Could you write out, exactly, every line from the top of the data through the line holding "publicly, communicate strategically, and"? Omit the pictures.

Segment Start: Entries supplied

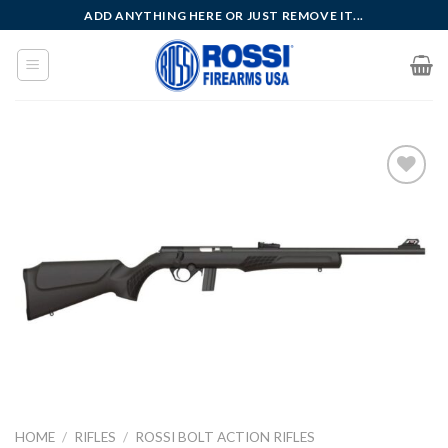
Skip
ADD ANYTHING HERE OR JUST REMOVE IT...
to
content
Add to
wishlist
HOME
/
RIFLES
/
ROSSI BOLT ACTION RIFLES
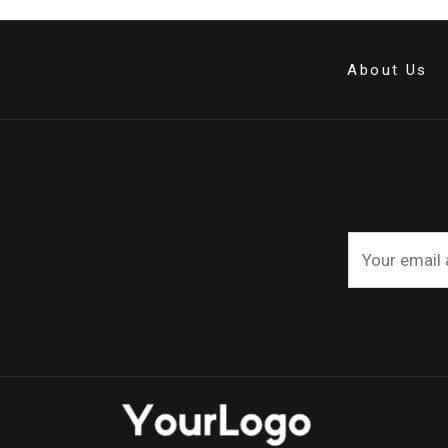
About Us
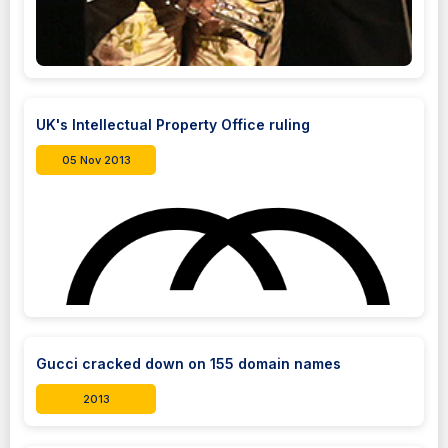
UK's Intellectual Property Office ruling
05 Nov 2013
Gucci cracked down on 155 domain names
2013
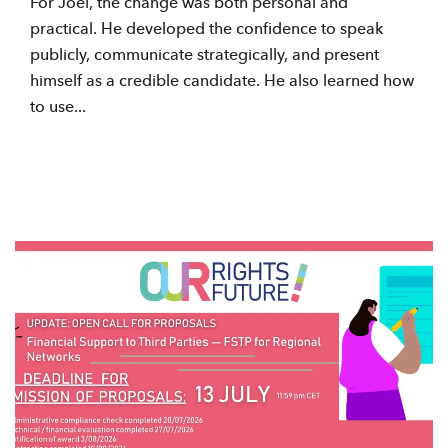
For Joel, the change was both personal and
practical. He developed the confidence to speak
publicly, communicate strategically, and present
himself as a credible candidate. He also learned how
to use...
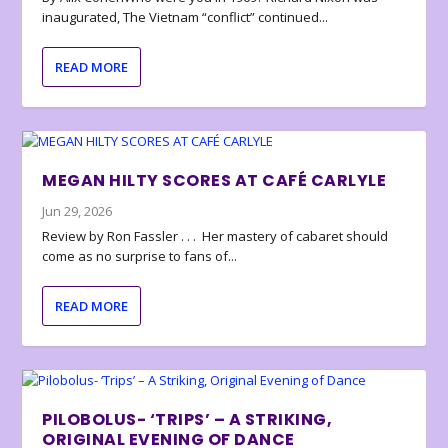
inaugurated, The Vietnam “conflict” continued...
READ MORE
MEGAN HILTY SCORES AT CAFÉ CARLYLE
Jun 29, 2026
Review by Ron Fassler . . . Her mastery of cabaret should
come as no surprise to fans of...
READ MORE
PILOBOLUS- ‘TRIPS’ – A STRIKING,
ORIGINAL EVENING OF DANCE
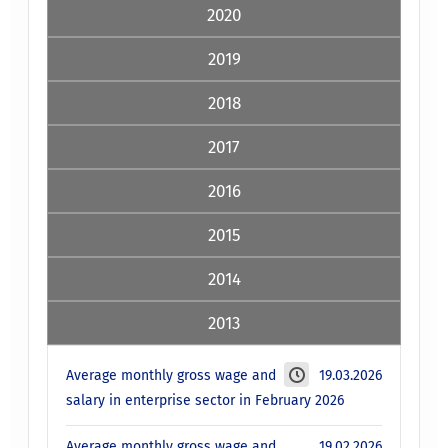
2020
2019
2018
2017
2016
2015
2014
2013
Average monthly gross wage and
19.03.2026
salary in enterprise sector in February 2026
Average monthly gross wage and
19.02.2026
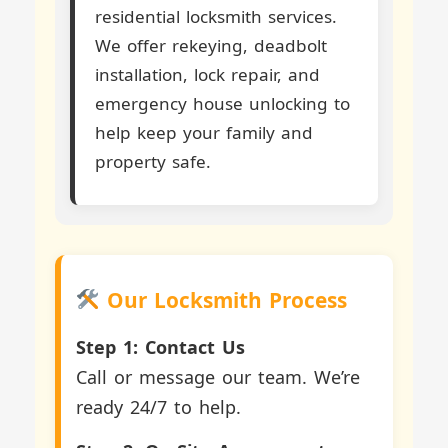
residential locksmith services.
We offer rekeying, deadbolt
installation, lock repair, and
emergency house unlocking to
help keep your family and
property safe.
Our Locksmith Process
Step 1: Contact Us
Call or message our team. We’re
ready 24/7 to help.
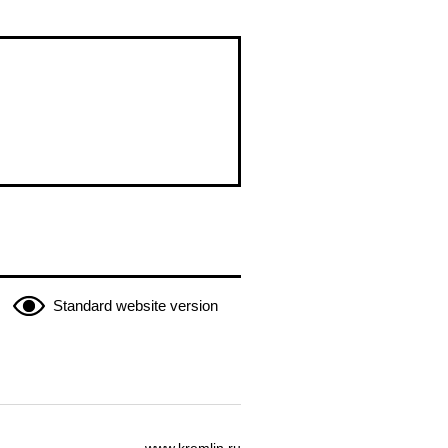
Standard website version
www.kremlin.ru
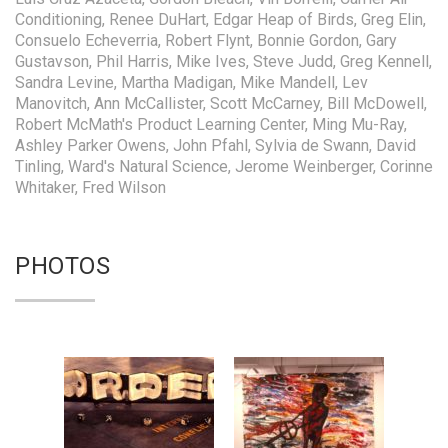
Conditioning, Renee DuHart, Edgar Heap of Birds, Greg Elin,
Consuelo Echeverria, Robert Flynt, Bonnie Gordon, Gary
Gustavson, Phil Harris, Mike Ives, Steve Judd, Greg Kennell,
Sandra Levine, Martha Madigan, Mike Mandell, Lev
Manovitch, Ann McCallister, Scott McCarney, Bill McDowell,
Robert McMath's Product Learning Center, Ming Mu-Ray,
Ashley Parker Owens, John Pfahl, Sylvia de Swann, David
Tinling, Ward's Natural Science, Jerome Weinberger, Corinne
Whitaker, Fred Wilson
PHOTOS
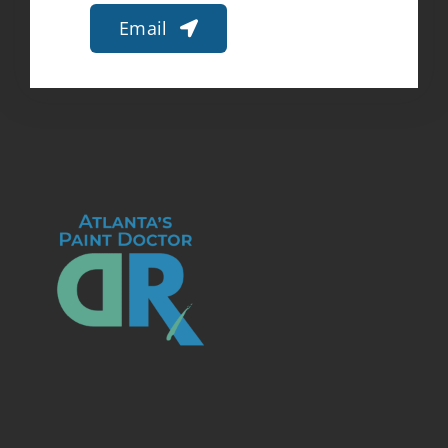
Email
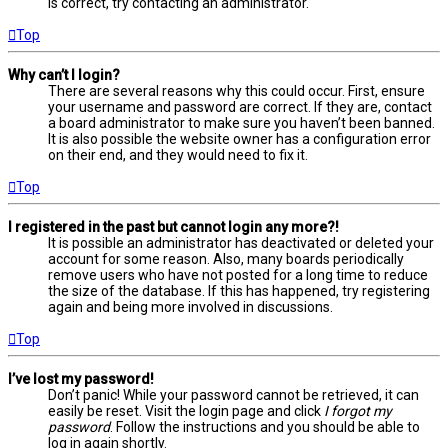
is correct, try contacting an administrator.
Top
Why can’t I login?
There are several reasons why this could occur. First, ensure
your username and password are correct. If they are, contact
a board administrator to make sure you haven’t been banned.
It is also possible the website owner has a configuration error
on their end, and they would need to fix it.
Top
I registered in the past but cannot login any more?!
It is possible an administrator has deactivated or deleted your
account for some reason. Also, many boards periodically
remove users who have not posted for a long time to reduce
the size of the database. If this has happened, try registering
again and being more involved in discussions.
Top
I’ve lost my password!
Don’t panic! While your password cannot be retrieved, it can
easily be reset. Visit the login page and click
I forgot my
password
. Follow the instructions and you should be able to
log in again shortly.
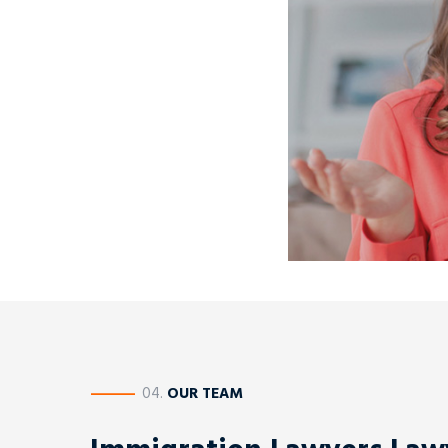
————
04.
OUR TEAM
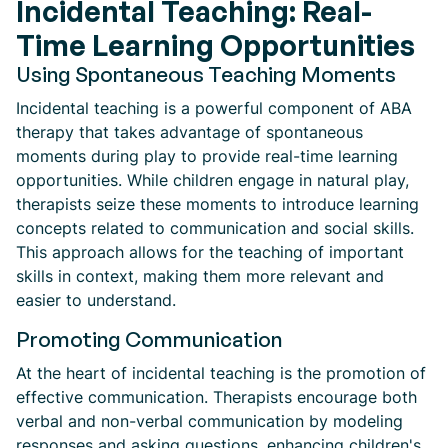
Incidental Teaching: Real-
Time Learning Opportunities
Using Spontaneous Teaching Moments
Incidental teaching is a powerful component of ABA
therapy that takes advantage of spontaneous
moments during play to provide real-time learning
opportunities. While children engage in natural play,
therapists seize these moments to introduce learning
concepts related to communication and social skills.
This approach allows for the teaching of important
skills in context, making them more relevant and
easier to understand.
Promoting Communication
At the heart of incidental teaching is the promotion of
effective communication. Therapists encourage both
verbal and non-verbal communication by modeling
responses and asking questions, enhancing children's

Segment End: Entries supplied

▶ [The answer]
Skip
ADD ANYTHING HERE OR JUST REMOVE IT...
to
content
Add to
wishlist
HOME
/
RIFLES
/
ROSSI BOLT ACTION RIFLES
About Us
UK's Intellectual Property Office ruling
05 Nov 2013
Gucci cracked down on 155 domain names
2013
For Joel, the change was both personal and
practical. He developed the confidence to speak
publicly, communicate strategically, and present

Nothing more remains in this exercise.